In Fantastic Voyage, the scientist’s immune system thinks of the rescue submarine as an enemy and starts attacking it. Today’s microrobots will face the same problem, so they must either become invisible to the body’s immune system or advertise themselves as friends. Therefore, scientists are developing microrobots with materials that are compatible with the body’s immune reactions. They may design surface coatings or camouflage techniques that help microrobots avoid detection. Some strategies involve bio-mimetic coatings that resemble cells or tissues in the body, which can deceive the immune system into recognising the microrobots as ‘self’ rather than ‘foreign’.
In a paper published in Surgery, scientists at the University of Sheffield, UK, note that medical microrobots can be classified into three categories, depending upon their task difficulty level (TDL). TDL-1 microrobots are devices like sensing devices including remotely activated stents and scaffolds and capsule endoscopes “that can carry out telemetry and send information about the internal environment.” TDL-2 robots show basic levels of local environment sensing, motion and simple decision-making capabilities which enable them to assist medical professionals with a series of one-time treatments including drug delivery and biopsies.
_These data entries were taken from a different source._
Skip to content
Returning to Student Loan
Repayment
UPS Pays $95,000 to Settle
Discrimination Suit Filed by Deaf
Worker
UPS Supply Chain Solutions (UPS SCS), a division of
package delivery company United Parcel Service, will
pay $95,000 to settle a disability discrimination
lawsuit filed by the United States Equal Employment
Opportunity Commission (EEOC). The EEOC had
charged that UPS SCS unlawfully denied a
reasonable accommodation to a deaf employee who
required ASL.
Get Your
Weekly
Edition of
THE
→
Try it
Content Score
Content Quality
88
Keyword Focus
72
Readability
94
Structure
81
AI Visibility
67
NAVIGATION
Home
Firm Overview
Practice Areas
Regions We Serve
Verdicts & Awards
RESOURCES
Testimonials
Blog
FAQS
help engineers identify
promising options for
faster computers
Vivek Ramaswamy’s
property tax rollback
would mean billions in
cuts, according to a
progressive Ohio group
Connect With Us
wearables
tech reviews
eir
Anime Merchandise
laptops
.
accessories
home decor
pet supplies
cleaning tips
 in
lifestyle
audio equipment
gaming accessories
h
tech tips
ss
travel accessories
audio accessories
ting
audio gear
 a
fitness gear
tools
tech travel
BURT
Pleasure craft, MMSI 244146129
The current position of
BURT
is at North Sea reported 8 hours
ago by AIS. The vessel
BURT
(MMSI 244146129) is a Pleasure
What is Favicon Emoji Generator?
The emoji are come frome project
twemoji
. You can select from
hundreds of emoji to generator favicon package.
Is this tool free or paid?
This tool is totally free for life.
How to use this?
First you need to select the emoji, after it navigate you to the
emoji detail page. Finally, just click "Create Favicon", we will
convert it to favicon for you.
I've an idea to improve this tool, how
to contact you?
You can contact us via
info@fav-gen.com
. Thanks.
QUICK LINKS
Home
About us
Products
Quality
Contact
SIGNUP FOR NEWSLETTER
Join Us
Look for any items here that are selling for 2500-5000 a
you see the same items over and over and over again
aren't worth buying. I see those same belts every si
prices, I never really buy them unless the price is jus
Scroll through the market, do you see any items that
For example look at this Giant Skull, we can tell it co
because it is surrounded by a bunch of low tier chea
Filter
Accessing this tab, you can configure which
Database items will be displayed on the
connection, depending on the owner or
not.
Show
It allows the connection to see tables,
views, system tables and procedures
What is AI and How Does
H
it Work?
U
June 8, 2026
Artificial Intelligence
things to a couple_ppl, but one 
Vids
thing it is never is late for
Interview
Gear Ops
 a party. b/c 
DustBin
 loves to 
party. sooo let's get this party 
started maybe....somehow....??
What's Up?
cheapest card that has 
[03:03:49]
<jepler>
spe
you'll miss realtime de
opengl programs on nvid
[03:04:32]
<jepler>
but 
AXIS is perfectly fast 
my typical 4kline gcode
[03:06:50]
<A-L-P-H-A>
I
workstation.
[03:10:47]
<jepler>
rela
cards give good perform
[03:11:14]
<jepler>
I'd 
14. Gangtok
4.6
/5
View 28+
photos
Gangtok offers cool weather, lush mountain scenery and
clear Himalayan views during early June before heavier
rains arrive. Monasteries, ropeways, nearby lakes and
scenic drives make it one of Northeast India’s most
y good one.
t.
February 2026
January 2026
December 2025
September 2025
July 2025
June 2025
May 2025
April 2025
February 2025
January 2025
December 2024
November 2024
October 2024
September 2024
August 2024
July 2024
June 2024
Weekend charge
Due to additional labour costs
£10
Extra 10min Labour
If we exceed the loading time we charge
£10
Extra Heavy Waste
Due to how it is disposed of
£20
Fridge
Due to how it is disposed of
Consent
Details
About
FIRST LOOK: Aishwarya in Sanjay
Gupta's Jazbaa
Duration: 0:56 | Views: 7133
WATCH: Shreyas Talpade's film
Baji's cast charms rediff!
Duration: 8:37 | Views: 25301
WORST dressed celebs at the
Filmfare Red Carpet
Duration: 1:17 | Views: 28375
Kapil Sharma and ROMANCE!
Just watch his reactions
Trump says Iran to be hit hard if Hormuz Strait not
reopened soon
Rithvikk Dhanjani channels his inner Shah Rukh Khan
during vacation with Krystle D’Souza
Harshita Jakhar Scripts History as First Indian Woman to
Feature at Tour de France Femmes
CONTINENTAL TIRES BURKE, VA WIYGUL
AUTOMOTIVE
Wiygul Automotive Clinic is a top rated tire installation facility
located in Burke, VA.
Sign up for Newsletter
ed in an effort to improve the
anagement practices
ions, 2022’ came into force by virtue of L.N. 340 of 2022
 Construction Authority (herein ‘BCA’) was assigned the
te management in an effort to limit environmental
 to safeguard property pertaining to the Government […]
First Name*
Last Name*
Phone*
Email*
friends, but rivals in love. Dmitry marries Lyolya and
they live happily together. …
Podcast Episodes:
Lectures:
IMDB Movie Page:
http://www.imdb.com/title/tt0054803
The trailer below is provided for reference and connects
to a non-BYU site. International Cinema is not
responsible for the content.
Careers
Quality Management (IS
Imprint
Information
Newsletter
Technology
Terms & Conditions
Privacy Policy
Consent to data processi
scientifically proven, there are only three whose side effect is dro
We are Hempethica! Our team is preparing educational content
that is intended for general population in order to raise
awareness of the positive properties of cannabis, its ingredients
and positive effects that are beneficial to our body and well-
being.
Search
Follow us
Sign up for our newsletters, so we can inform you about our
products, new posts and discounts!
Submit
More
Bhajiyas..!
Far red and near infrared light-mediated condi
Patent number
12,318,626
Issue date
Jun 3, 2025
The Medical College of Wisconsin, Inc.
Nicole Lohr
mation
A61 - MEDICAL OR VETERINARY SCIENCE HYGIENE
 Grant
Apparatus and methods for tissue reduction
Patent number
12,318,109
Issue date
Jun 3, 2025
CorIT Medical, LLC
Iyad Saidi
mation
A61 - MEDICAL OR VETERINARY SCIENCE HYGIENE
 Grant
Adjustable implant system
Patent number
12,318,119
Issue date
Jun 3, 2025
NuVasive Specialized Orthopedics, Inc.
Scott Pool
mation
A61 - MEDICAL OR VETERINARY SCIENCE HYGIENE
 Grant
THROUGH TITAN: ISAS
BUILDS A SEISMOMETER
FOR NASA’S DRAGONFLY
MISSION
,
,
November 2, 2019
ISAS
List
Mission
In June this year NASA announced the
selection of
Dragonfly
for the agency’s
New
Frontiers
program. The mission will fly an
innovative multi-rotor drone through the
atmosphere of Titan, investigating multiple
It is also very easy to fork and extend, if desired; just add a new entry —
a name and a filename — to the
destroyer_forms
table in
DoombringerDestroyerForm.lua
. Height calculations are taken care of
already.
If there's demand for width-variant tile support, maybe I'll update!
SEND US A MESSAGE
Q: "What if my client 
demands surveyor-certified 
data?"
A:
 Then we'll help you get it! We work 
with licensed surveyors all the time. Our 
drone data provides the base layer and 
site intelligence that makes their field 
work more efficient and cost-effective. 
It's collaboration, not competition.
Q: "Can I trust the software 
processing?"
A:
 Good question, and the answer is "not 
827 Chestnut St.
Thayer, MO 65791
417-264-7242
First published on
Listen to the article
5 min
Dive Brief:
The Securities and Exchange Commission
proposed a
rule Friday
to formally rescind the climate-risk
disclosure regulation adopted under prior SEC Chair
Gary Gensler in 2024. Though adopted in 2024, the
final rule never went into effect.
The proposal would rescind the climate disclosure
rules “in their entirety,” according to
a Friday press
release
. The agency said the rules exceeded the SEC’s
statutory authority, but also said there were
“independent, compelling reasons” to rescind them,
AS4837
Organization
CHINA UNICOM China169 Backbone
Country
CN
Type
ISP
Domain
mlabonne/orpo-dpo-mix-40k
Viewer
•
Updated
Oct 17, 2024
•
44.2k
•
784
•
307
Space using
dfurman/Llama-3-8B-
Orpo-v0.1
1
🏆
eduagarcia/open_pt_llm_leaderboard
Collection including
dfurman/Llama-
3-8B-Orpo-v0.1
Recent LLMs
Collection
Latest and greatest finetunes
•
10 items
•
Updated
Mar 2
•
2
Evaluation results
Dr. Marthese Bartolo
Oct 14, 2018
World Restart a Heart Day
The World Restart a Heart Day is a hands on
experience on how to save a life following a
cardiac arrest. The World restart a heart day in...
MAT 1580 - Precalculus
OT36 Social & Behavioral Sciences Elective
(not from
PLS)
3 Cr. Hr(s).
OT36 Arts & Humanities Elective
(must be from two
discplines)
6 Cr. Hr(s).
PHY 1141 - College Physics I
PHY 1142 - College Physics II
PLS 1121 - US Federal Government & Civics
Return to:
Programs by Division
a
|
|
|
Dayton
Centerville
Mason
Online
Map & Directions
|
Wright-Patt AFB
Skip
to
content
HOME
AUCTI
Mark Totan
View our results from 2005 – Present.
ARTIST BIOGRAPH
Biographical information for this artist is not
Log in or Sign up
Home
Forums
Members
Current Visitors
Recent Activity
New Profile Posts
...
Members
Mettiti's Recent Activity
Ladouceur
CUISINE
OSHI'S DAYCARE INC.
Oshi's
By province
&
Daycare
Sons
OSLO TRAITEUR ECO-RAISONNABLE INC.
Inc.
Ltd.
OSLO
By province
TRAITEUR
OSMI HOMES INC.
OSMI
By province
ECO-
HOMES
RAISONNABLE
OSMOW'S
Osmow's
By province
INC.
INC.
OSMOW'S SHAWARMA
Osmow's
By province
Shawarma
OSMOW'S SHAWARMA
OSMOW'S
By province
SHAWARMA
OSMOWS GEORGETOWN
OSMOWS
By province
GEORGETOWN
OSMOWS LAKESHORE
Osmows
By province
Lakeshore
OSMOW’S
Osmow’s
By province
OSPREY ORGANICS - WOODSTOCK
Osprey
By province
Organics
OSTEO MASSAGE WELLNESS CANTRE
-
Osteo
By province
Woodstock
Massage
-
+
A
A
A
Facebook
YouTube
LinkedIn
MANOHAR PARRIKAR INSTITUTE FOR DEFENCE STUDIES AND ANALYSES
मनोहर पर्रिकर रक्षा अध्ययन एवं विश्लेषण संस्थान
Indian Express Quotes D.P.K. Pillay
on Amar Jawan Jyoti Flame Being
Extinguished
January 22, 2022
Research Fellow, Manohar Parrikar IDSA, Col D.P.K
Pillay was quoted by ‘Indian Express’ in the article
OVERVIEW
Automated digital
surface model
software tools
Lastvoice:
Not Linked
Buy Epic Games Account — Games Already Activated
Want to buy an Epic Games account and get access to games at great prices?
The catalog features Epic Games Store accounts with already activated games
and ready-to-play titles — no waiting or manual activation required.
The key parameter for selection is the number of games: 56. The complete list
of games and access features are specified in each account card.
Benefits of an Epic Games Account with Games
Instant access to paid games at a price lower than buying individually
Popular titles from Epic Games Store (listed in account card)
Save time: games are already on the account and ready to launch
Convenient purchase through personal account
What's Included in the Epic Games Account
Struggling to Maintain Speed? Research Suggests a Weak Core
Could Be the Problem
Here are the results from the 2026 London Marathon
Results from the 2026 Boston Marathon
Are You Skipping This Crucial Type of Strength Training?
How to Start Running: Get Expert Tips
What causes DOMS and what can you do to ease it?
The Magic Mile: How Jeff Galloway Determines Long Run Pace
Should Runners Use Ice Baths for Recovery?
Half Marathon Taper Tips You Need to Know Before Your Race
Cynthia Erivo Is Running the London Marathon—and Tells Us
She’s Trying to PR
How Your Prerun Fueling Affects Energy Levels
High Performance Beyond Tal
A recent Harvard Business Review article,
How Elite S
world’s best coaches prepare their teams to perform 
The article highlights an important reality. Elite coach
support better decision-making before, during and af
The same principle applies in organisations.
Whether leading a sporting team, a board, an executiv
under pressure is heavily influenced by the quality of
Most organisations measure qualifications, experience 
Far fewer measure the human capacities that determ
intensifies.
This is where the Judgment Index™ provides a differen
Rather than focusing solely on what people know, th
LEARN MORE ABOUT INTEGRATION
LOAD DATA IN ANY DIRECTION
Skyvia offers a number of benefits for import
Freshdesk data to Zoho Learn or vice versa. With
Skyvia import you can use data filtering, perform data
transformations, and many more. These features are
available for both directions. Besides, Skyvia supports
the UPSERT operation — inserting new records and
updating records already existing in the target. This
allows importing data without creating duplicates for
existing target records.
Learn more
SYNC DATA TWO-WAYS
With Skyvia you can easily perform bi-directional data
This is where much of the current research is on. These are not yet robots with onboard intelligence and hence require human control. TDL-3 microrobots, are “still in the exploration stage and are far from realisation.” They are fully autonomous and can carry out various diagnostic and treatment processes.
Microrobotics can—will—revolutionise medicine. Microrobots for drug delivery at site seems to be the nearest hanging fruit. Take cancer treatment (chemotherapy) for example. A microrobot can be enabled to detect acidity or temperature gradients of a tumor and move towards the tumor, carrying a drug.
The submarine crew of Fantastic Voyage did come out successfully through a tear drop out of the scientist’s eye (even if one of them—a baddie—was killed by the scientist’s antibodies.) In real life too, by the looks of it microrobotics will be similarly successful. When it happens, it will be a huge breakthrough in medicine.